By the way, let us clarify another matter which is questioned quite often:
Someone who donated his eyes and kidneys before he died, of course, will earn thawabs when they are transplanted into a patient, because this will save someone’s life and bring him to life.
Can cardiac valve and the heart of a pig transplanted into human body? Is this kind of transplantation permissible?
Pork and other products made from pig are religiously forbidden. However, in case of an obligation which is a health problem risking one’s life and if there is not another available valve made of something else, it is unobjectionable to use cardiac valve of a pig.
Cardiac valve of a pig is transplanted into human body because pig’s heart is compatible with human heart.
In case of obligation, harams become permissible. In this sense, it is permissible to use a pig’s heart for the treatment of a patient suffering from heart problems. However, if there is not an obligation, it is impermissible.

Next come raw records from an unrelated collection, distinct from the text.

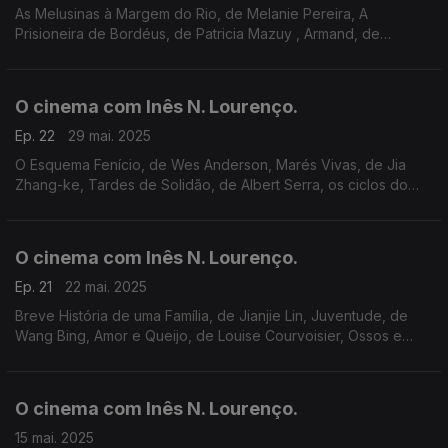
As Melusinas à Margem do Rio, de Melanie Pereira, A
Prisioneira de Bordéus, de Patricia Mazuy , Armand, de
Halfdan Ullmann Tøndel, o documentário Oceano com David
Attenborough, festival BEAST e outras propostas.
O cinema com Inês N. Lourenço.
Ep. 22
29 mai. 2025
O Esquema Fenício, de Wes Anderson, Marés Vivas, de Jia
Zhang-ke, Tardes de Solidão, de Albert Serra, os ciclos do
Lucky Star – Cineclube de Braga, Cinema São Jorge e
Cinemateca (de Billy Woodberry ao Western).
O cinema com Inês N. Lourenço.
Ep. 21
22 mai. 2025
Breve História de uma Família, de Jianjie Lin, Juventude, de
Wang Bing, Amor e Queijo, de Louise Courvoisier, Ossos e
Nomes, de Fabian Stumm, novo Missão: Impossível, outras
propostas e a memória de Robert Benton.
O cinema com Inês N. Lourenço.
15 mai. 2025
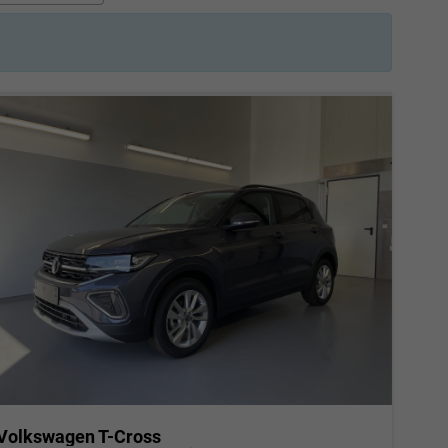
Volkswagen T-Cross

Can organs of a patient, which is not expected to live anymore, taken, by unplugging the machine?
According to Islam, just like killing one’s own self (suicide) is forbidden, euthanasia – which is demand of ending one’s life, who is suffering severely and for whom there is no hope of recovering – is also forbidden.
However, it is stated that unplugging the machine of a patient, who is living on intensive care devices, is permissible under two conditions. These conditions are as follows:
1- The heart and breathing must totally stop and experts must conclude that the patient cannot be brought back to life.
2- All functions of the brain must totally stop and experts must conclude that it cannot be fixed and the brain has already started to dissolve.
If these conditions are met, intensive unit devices on which the patient lives can be unplugged.